I Built a Compliance Monitor That Tracks Any Stock Across 4 Data Sources — In 50 Lines of Python
I was building a prediction market trading bot. The bot needed to understand what was happening around any company — not just headlines, but SEC filings, earnings call transcripts, YouTube analyst reactions, and news coverage.
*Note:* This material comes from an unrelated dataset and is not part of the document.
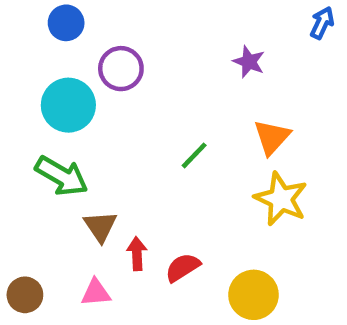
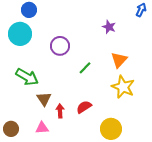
purple circle: (121, 69) -> (60, 46), moved
cyan circle: (68, 105) -> (20, 34), moved
red semicircle: (183, 267) -> (84, 107), moved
All cross-referenced, all in real-time.
Here's what that used to look like:
- GDELT API for news monitoring (300 lines of query building, response parsing, deduplication)
- feedparser for RSS feeds (200 lines of polling logic)
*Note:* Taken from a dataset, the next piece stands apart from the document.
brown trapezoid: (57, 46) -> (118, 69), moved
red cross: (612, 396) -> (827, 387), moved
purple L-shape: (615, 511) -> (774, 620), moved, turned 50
- httpx + regex for article text extraction (120 lines of HTML scraping that broke every time a site changed)
- YouTube Data API for video search (separate API key, separate rate limits)
- SEC EDGAR API for filings (another integration, another auth pattern)
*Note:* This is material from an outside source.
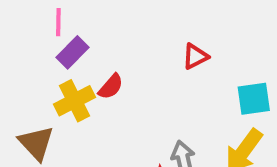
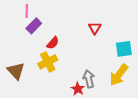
red triangle: (195, 56) -> (95, 28), turned -32
yellow cross: (75, 101) -> (48, 62), moved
That's 500+ lines of glue code across 5 different APIs, each with their own auth, rate limits, response formats, and failure modes.
Then I found Trawl.
The Replacement
pip install trawl-sdk
from trawl import TrawlClient
client = TrawlClient() # No API key needed
That's the setup. Here's what it replaces.
Before: 120 Lines of HTML Scraping
This is actual production code from our trading bot. It fetches article text from news URLs:
# article_fetcher.py — the old way (120 lines, abbreviated)
BLOCKED_DOMAINS = frozenset({"wsj.com", "ft.com", "bloomberg.com"})
_HEADERS = {
"User-Agent": "Mozilla/5.0 (Macintosh; Intel Mac OS X 10_15_7)..."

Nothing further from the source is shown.